:: Recorded information ::

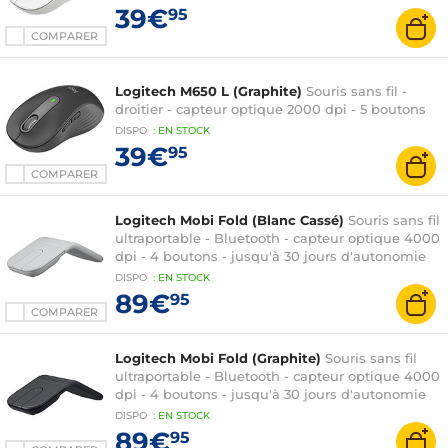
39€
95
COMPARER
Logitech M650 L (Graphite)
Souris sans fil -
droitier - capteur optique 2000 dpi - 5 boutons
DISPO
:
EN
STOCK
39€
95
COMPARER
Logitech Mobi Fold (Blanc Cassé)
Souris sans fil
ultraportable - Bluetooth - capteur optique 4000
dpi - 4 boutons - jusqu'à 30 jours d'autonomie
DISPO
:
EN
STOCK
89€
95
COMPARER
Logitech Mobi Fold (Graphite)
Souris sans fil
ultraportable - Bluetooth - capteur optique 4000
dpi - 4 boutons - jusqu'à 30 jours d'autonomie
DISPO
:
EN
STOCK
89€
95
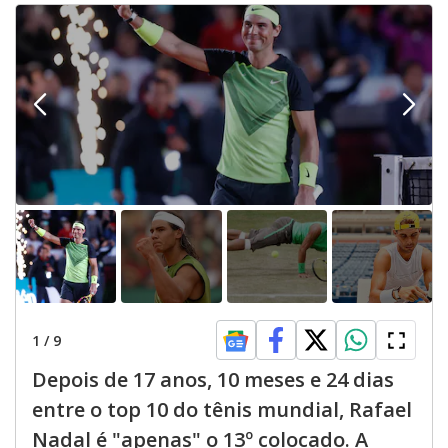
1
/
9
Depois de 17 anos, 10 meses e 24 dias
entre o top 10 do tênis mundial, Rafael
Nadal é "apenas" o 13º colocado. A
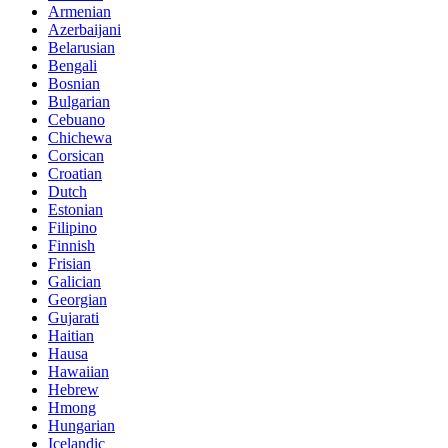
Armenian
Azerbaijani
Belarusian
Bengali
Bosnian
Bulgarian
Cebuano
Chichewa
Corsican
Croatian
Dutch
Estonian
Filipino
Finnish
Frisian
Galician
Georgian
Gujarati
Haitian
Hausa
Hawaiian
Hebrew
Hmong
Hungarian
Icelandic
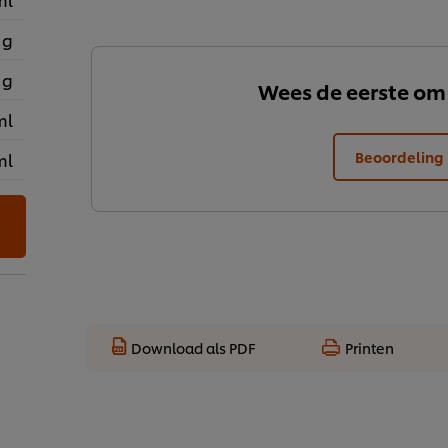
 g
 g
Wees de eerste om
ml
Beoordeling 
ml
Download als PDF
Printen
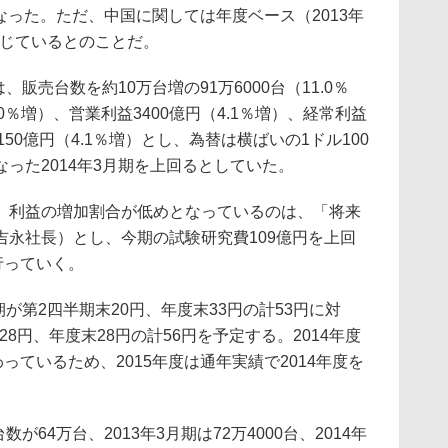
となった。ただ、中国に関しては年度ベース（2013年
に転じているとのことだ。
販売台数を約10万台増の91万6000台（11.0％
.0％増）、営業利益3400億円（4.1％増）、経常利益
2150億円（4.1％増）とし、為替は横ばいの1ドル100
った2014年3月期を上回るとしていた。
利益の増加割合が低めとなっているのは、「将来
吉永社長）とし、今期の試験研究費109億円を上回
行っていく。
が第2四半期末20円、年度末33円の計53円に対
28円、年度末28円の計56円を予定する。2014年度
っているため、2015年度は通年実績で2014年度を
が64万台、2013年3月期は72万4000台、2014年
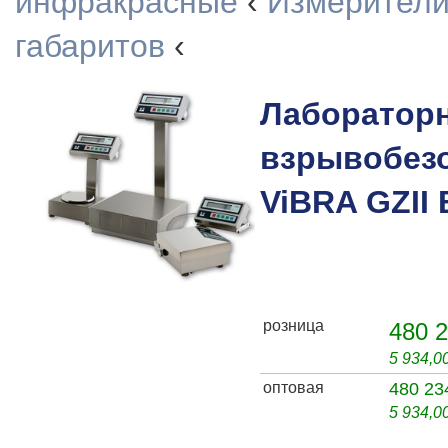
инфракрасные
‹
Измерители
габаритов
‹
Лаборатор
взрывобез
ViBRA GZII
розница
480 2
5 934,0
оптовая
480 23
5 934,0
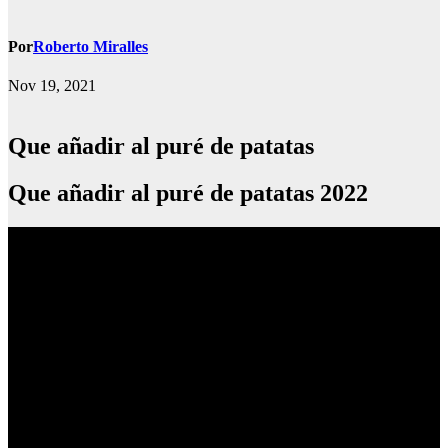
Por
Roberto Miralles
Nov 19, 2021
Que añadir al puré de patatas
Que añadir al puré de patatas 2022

:::
:: Recorded information ::

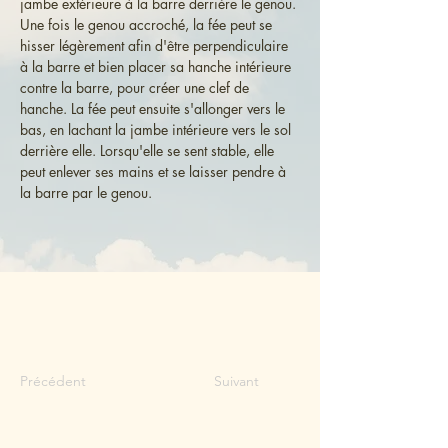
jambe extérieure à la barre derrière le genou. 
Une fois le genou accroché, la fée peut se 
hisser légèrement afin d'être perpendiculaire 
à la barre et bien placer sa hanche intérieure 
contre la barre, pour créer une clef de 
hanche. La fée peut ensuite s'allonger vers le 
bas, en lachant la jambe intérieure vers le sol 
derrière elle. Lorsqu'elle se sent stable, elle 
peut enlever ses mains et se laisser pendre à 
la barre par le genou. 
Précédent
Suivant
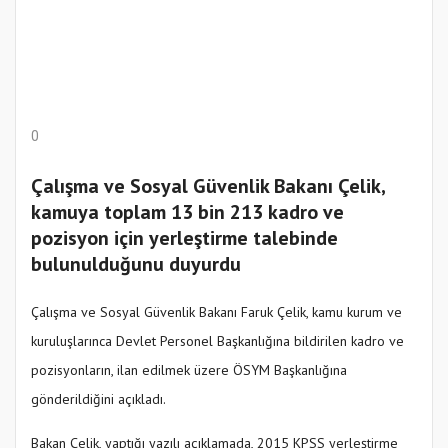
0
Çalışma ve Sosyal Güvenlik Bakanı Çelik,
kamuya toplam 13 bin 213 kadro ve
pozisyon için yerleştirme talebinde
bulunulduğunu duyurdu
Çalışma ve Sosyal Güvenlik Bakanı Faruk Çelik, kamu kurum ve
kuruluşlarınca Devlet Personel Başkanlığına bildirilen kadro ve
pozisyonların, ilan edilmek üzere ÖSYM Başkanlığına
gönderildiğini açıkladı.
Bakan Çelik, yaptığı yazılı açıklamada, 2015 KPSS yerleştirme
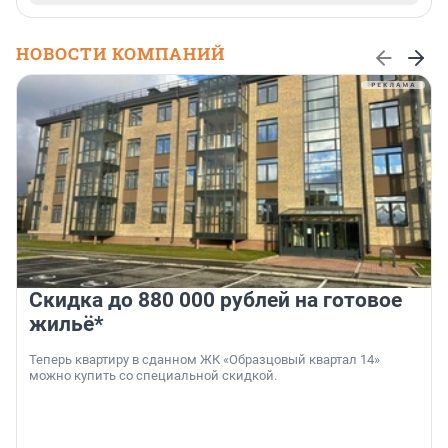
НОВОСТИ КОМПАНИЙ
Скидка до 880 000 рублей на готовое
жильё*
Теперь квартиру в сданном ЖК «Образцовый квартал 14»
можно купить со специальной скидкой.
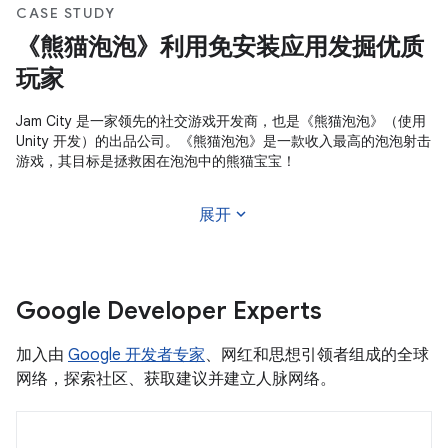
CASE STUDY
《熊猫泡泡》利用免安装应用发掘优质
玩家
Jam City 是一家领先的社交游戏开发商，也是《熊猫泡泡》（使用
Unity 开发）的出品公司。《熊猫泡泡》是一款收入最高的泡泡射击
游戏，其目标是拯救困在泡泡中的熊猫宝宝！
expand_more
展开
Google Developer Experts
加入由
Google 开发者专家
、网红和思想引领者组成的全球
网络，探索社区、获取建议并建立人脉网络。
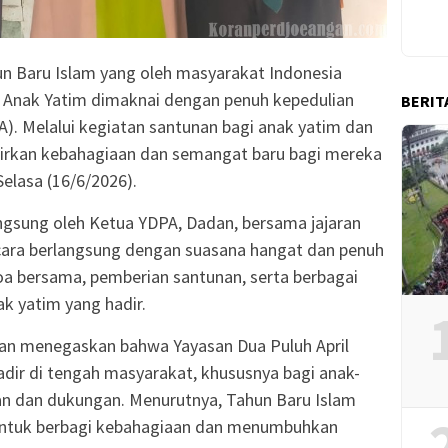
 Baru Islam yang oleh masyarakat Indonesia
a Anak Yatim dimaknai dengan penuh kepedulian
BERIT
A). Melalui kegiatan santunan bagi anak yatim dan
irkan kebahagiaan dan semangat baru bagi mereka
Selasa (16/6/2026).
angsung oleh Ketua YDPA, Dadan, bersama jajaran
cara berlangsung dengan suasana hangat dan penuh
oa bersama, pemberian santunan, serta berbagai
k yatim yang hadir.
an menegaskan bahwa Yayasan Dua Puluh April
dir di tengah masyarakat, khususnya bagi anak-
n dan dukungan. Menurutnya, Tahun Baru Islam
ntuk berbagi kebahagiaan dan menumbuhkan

:::
:: Recorded information ::

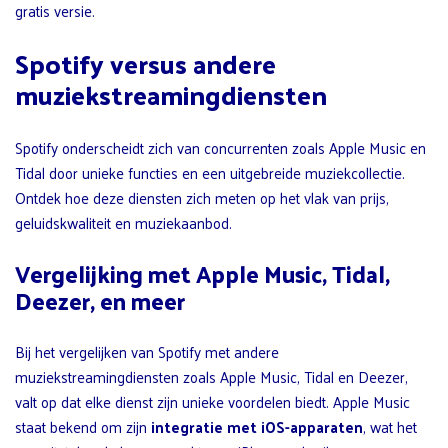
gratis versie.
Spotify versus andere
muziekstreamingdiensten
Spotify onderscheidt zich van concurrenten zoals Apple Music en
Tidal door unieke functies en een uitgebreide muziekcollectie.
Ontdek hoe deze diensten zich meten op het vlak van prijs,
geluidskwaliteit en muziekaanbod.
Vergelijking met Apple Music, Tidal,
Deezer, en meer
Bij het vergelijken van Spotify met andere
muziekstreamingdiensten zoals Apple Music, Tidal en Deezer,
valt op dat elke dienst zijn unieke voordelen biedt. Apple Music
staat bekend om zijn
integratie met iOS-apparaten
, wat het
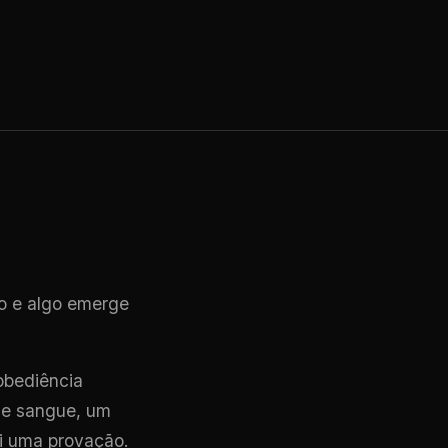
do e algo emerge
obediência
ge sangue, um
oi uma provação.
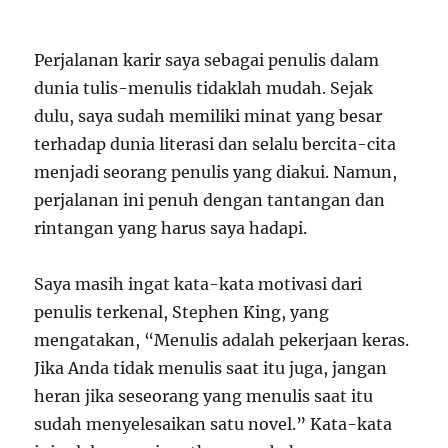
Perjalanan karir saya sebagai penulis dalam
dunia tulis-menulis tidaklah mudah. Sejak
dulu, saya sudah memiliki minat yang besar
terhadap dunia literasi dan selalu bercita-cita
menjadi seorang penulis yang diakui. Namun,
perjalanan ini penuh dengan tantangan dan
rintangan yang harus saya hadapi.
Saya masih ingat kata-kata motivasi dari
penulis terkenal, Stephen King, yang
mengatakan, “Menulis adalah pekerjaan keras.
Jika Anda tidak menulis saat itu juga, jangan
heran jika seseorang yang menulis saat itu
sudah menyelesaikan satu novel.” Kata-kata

:::

» **Work to be completed**:
Copy out, from the data above, each line where the string "santunan" is present.

» **Output of the exercise**:
A). Melalui kegiatan santunan bagi anak yatim dan
oa bersama, pemberian santunan, serta berbagai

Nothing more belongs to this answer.